First Texas Instruments, now Intel. Shortly after TI announced the lastest version of its OMAP chip, Intel shot right back, announcing two new mobile processors and giving a speed boost to its codename Medfield chip. The first mobile processor built on the x86 architecture, Intel's Medfield processor, now know by its official name, the Intel Atom Z246o, is expected to see a speed increase to a blazing 2-Ghz.
If that wasn't enough to entice the speed-freak in you, Intel CEO Paul Otellini, also announced its Atom Z2580 processor, a chip that will be twice as powerful as the aforementioned Z2460. But when pressed as to what kind of tangible specifications he could provide to support such a power boost, Otellini said he would rather keep that kind of information under wraps for now. In addition to raw power, Intel says the Z2580 will also sport a multi-mode LTG/3G/2G radio.

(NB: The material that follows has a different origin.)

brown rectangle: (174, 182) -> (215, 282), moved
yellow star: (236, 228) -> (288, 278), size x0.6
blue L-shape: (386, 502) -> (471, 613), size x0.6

But Intel didn't stop there. The company also announced its plans for the Intel Atom Z2000, a processor specifically designed to target the entry-level smartphone market. The 1-Ghz chip features support for the Intel XMM 6265 3G HSPA+ modem and dual-SIM capabilities for 3G and 2G modes. Otellini also revealed that Intel has already begun working on improved versions of these new chips, scaling them down from their 32nm architecture to a smaller 22nm. A 14nm chip is also reportedly in development.
At this point, you're probably wondering why Intel has yet to touch on the prospect of a multi-core processor. Well, according to Otellini, the industry's fascination with the number of cores a processor has is unimportant. Instead, Otellini explained, it's the overall performance and power management capabilities of a chip that matter.
If Intel's announcements mean anything, it's that the days of chip maker sitting on the sidelines of the smartphone processor wars are indeed over. What remains to be seen, however, is how Intel-powered handsets will compare to their ARM and TI-powered competitors.